Directions for this task. For the listing below, give the count of lines containing the string "CtDt配置" and nothing else.

======== Source data ========

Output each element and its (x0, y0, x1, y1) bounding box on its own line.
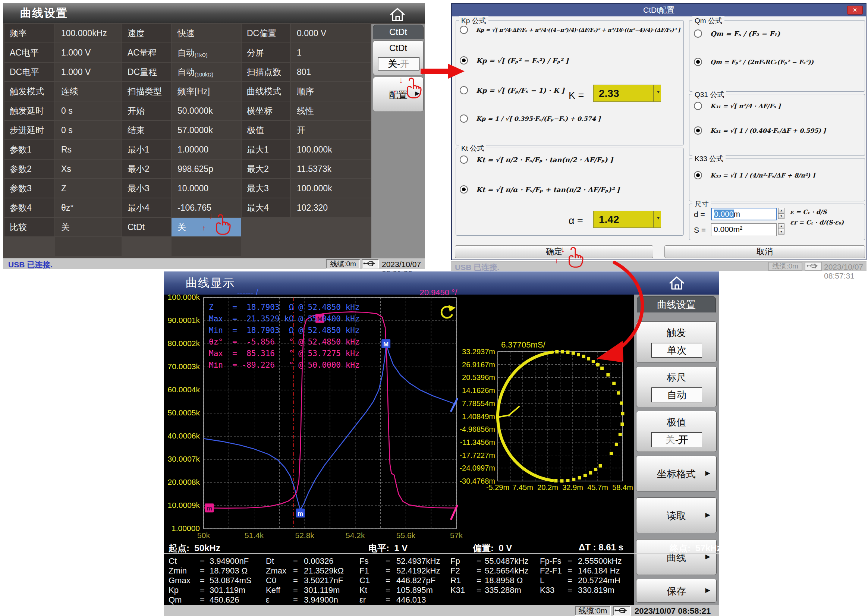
radio-icon[interactable] (460, 86, 468, 94)
radio-checked-icon[interactable] (694, 126, 702, 135)
result-value: 330.819m (578, 585, 614, 595)
setting-value-cell[interactable]: 1.000 V (55, 43, 122, 62)
ctdt-on-off-box[interactable]: 关-开 (378, 57, 419, 71)
ruler-value-box[interactable]: 自动 (651, 387, 702, 402)
spin-up-icon[interactable]: ▲ (778, 223, 785, 229)
ruler-button[interactable]: 标尺 自动 (636, 366, 717, 407)
qm-option-2[interactable]: Qm = Fₚ² / (2πFₛRCₜ(Fₚ² − Fₛ²)) (694, 58, 813, 66)
radio-checked-icon[interactable] (694, 171, 702, 179)
radio-icon[interactable] (694, 30, 702, 38)
read-button[interactable]: 读取 ► (636, 497, 717, 533)
setting-value-cell[interactable]: 100.000k (291, 179, 370, 198)
setting-value-cell[interactable]: θz° (55, 198, 122, 217)
setting-value-cell[interactable]: 801 (291, 63, 370, 81)
k-coeff-combo[interactable]: 2.33 (593, 85, 661, 102)
setting-value-cell[interactable]: 50.0000k (171, 101, 241, 120)
trigger-value-box[interactable]: 单次 (651, 343, 702, 358)
trigger-button[interactable]: 触发 单次 (636, 321, 717, 363)
setting-value-cell[interactable]: 1.00000 (171, 140, 241, 159)
result-value: 21.3529kΩ (304, 566, 344, 576)
setting-value-cell[interactable]: 频率[Hz] (171, 82, 241, 101)
spin-down-icon[interactable]: ▼ (778, 229, 785, 234)
ctdt-highlighted-cell[interactable]: 关 (171, 218, 241, 236)
spin-down-icon[interactable]: ▼ (778, 213, 785, 219)
equals-sign: = (386, 595, 390, 605)
chevron-down-icon[interactable] (653, 211, 661, 228)
kp-option-2[interactable]: Kp = √[ (Fₚ² − Fₛ²) / Fₚ² ] (460, 56, 568, 64)
setting-value-cell[interactable]: 0 s (55, 101, 122, 120)
setting-value-cell[interactable]: 开 (291, 121, 370, 140)
radio-checked-icon[interactable] (460, 185, 468, 193)
d-input[interactable]: 0.000m (711, 208, 777, 220)
setting-value-cell[interactable]: Xs (55, 160, 122, 178)
setting-value-cell[interactable]: 57.0000k (171, 121, 241, 140)
setting-value-cell[interactable]: 1 (291, 43, 370, 62)
menu-tab-curve-settings[interactable]: 曲线设置 (637, 296, 716, 313)
setting-value-cell[interactable]: 连续 (55, 82, 122, 101)
result-value: 3.50217nF (304, 576, 343, 585)
alpha-coeff-combo[interactable]: 1.42 (593, 211, 661, 228)
equals-sign: = (568, 566, 572, 576)
setting-value-cell[interactable]: 10.0000 (171, 179, 241, 198)
setting-value-cell[interactable]: 11.5373k (291, 160, 370, 178)
setting-value-cell[interactable]: 自动(100kΩ) (171, 63, 241, 81)
radio-icon[interactable] (460, 115, 468, 123)
spin-up-icon[interactable]: ▲ (778, 208, 785, 213)
setting-value-cell[interactable]: Rs (55, 140, 122, 159)
kp-option-1[interactable]: Kp = √[ π²/4·ΔF/Fₛ + π²/4·((4−π²)/4)·(ΔF… (460, 26, 680, 34)
setting-value-cell[interactable]: 快速 (171, 24, 241, 42)
setting-value-cell[interactable]: 0.000 V (291, 24, 370, 42)
home-icon[interactable] (389, 7, 406, 22)
setting-value-cell[interactable]: -106.765 (171, 198, 241, 217)
kp-option-3[interactable]: Kp = √[ (Fₚ/Fₛ − 1) · K ] (460, 86, 565, 94)
setting-value-cell[interactable]: 自动(1kΩ) (171, 43, 241, 62)
setting-value-cell[interactable]: 100.000kHz (55, 24, 122, 42)
qm-option-1[interactable]: Qm = Fₛ / (F₂ − F₁) (694, 30, 780, 38)
s-input[interactable]: 0.000m² (711, 223, 777, 236)
radio-icon[interactable] (694, 102, 702, 110)
ctdt-toggle-button[interactable]: CtDt 关-开 (373, 40, 424, 75)
kt-formula-group: Kt 公式 Kt = √[ π/2 · Fₛ/Fₚ · tan(π/2 · ΔF… (456, 148, 684, 236)
menu-tab-ctdt[interactable]: CtDt (373, 25, 424, 39)
dialog-titlebar[interactable]: CtDt配置 (452, 4, 866, 16)
home-icon[interactable] (668, 275, 685, 291)
close-icon[interactable]: ✕ (847, 6, 863, 14)
kt-option-2[interactable]: Kt = √[ π/α · Fₛ/Fₚ + tan(π/2 · ΔF/Fₚ)² … (460, 185, 620, 193)
setting-value-cell[interactable]: 1.000 V (55, 63, 122, 81)
setting-label-cell: 最小2 (122, 160, 171, 178)
setting-value-cell[interactable]: 顺序 (291, 82, 370, 101)
setting-label-cell: 最小4 (122, 198, 171, 217)
setting-value-cell[interactable]: 线性 (291, 101, 370, 120)
radio-icon[interactable] (460, 156, 468, 164)
usb-icon (363, 260, 378, 267)
setting-value-cell[interactable]: 关 (55, 218, 122, 236)
setting-value-cell[interactable]: 998.625p (171, 160, 241, 178)
setting-value-cell[interactable]: 102.320 (291, 198, 370, 217)
q31-option-1[interactable]: K₃₁ = √[ π²/4 · ΔF/Fₛ ] (694, 102, 781, 110)
chevron-down-icon[interactable] (653, 85, 661, 101)
cancel-button[interactable]: 取消 (664, 245, 865, 258)
radio-checked-icon[interactable] (460, 56, 468, 64)
qm-formula-1: Qm = Fₛ / (F₂ − F₁) (710, 30, 780, 38)
d-spinner[interactable]: ▲▼ (778, 208, 785, 219)
setting-value-cell[interactable]: Z (55, 179, 122, 198)
ctdt-config-button[interactable]: 配置 ► (373, 77, 424, 112)
coord-format-button[interactable]: 坐标格式 ► (636, 456, 717, 492)
extreme-button[interactable]: 极值 关-开 (636, 411, 717, 452)
setting-value-cell[interactable]: 100.000k (291, 140, 370, 159)
kt-option-1[interactable]: Kt = √[ π/2 · Fₛ/Fₚ · tan(π/2 · ΔF/Fₚ) ] (460, 156, 613, 164)
setting-value-cell[interactable]: 0 s (55, 121, 122, 140)
k33-option-1[interactable]: K₃₃ = √[ 1 / (4/π²·Fₛ/ΔF + 8/π²) ] (694, 171, 815, 179)
result-name: L (540, 576, 545, 585)
radio-icon[interactable] (460, 26, 468, 34)
setting-label-cell: AC电平 (5, 43, 55, 62)
radio-checked-icon[interactable] (694, 58, 702, 66)
setting-label-cell: 步进延时 (5, 121, 55, 140)
ok-button[interactable]: 确定 (455, 245, 653, 258)
q31-option-2[interactable]: K₃₁ = √[ 1 / (0.404·Fₛ/ΔF + 0.595) ] (694, 126, 826, 135)
extreme-value-box[interactable]: 关-开 (651, 432, 702, 447)
dialog-title: CtDt配置 (452, 4, 866, 16)
kp-option-4[interactable]: Kp = 1 / √[ 0.395·Fₛ/(Fₚ−Fₛ) + 0.574 ] (460, 115, 601, 123)
s-spinner[interactable]: ▲▼ (778, 223, 785, 234)
readout-theta: θz° = -5.856 ° @ 52.4850 kHz (209, 338, 360, 346)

========

Solution to the exercise. 2